И тут возникает вполне законный вопрос; неужели Себастьян столь легко поддался на жестокий (хотя и с благими, заметим, целями) розыгрыш и на полном серьезе поверил, что его покойная жена, пепел которой он (вымарываем слово «собственноручно») развеял на далекой и глухой поляне, вновь жива, и это ее тело сейчас страстно прижимается к нему прямо на мельчайшем коралловом песке, посреди одинокой аллеи, укрытой густыми зарослями от посторонних глаз? Позже, когда брат и сестра уже вполне отдавали себе отчет в преступном характере овладевшей ими страсти, Вивиан как–то спросила об этом брата, и тот, растерявшись от неожиданности, был вынужден ответить истинную правду: мол, конечно, он понимал, что дело не совсем чисто, но трампль – штука зловещая и жестокая, да и синдром Кандинского – Клерамбо не им придуман, так что отчасти он догадывался, что это Вивиан, но отчасти нет, впрочем, добавил Себастьян после минутного размышления, он должен признаться, что еще с детства испытывал к сестре не одни лишь братские чувства, но стоит ли сейчас говорить об этом, ведь она знает, что он любит ее со всей пылкостью и страстностью души и может это доказать, но Вивиан внезапно отвечает «нет» и убирает руки Себастьяна со своих шелковых и нежных ног.

Да, она убрала руки Себастьяна со своих шелковых и нежных ног, ибо – в отличие от брата – с самого начала хорошо представляла, что заняла в его жизни не ей принадлежащее место. Более того, даже вопрос, несколько мгновений назад прозвучавший из ее уст, был задан не случайно.
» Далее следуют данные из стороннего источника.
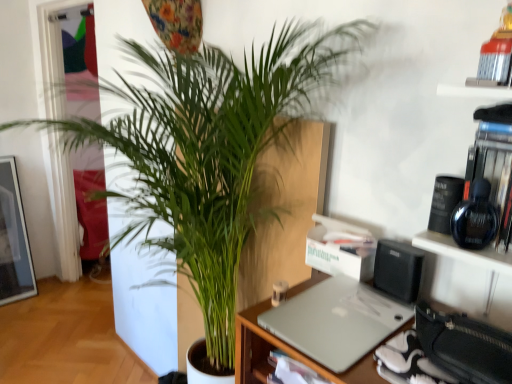 Locate an element on the screen. The image size is (512, 384). vacant point above silver metallic laptop at center (from a real-world perspective) is located at coordinates (339, 318). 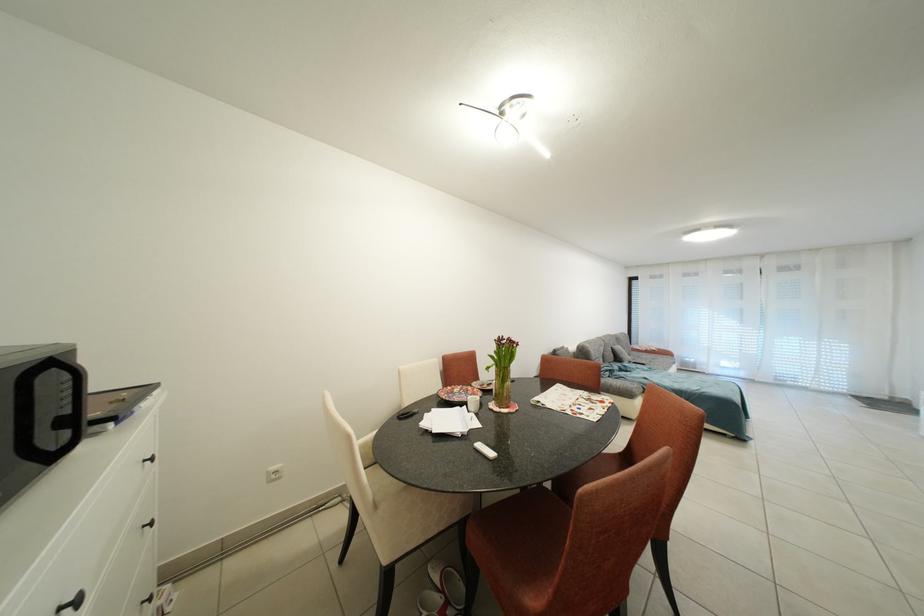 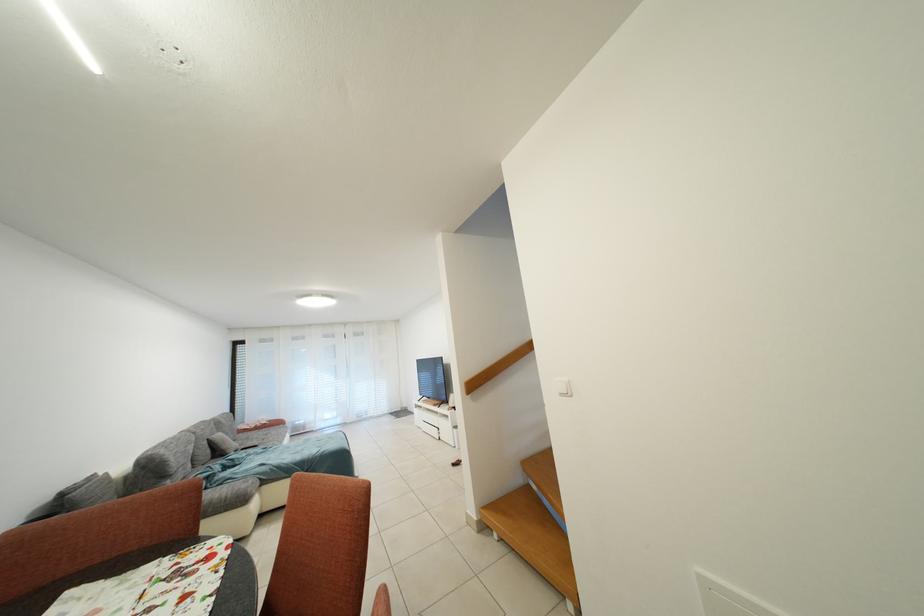 Find the pixel in the second image that matches (626,363) in the first image.

(226, 456) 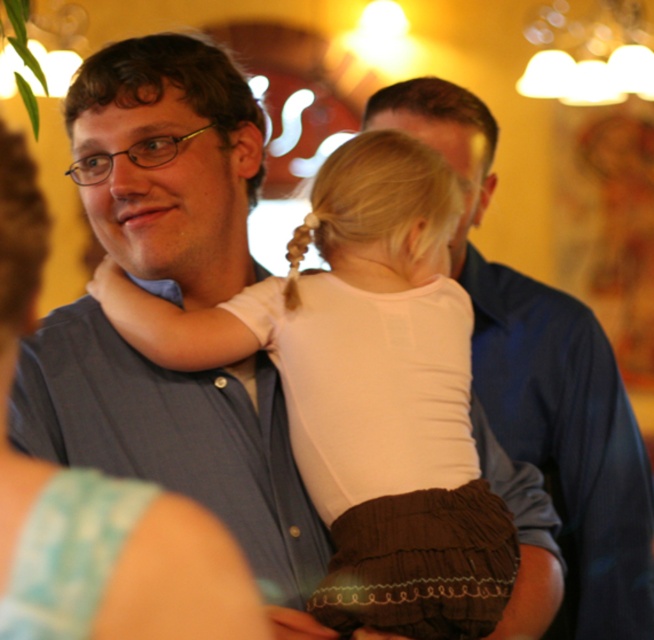 Question: Does white cotton shirt at center appear on the left side of white fabric at left?

Choices:
 (A) no
 (B) yes

Answer: (A)

Question: Which point appears closest to the camera in this image?

Choices:
 (A) (131, 195)
 (B) (356, 204)

Answer: (A)

Question: In this image, where is white cotton shirt at center located relative to white fabric at left?

Choices:
 (A) left
 (B) right

Answer: (B)

Question: Which point appears closest to the camera in this image?

Choices:
 (A) (436, 230)
 (B) (99, 109)

Answer: (B)

Question: Which point is closer to the camera?

Choices:
 (A) [x=112, y=212]
 (B) [x=366, y=532]

Answer: (B)

Question: Can you confirm if white cotton shirt at center is positioned below white fabric at left?

Choices:
 (A) no
 (B) yes

Answer: (B)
То есть с самого начала их безумного романа (не нам судить о том, насколько логически оправдано его возникновение, как не нам, к примеру, давать оценку, скажем, взаимоотношениям Александра Сергеевича Л. с Сюзанной и К., или А. С. Лепских с его женой, Катериной Альфредовной Ивановой, любовное безумие есть всего лишь любовное безумие, которое вылечивается намного проще, чем синдром Кандинского – Клерамбо, вызываемый употреблением больших доз трампля, что в полной мере испытал на себе досточтимый Себастьян Альворадо) Вивиан давала себе отчет в том, что придет день, когда она задаст этот вопрос и кто знает, что за этим последует. Только не надо думать, будто Вивиан такая уж страдалица и мазохистка, отнюдь нет, да и не одно лишь стремление излечить брата от тяжелейшего заболевания двигало ей в тот самый момент, когда она подстригла волосы и выкрасилась перекисью, дабы как можно больше походить на покойную кинодиву. Семейные гены есть семейные гены, и стремление к острым ощущениям всегда было присуще принцессе Альворадо, вот только проявлялось оно чуть иначе, чем, допустим, это было присуще пылкому и романтичному Себастьяну.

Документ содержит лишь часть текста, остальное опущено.